-- TO DO --
Everything in the listing below should be repeated exactly, apart from the pictures.

-- SUPPLIED DATA --
+===+

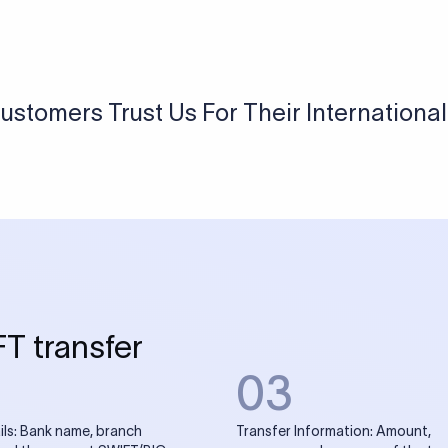
USD / INR Currency Converter
See how much you will receive in INR when converting
a specific USD amount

+===+

-- WRITTEN RESPONSE --
USD / INR Currency Converter
See how much you will receive in INR when converting
a specific USD amount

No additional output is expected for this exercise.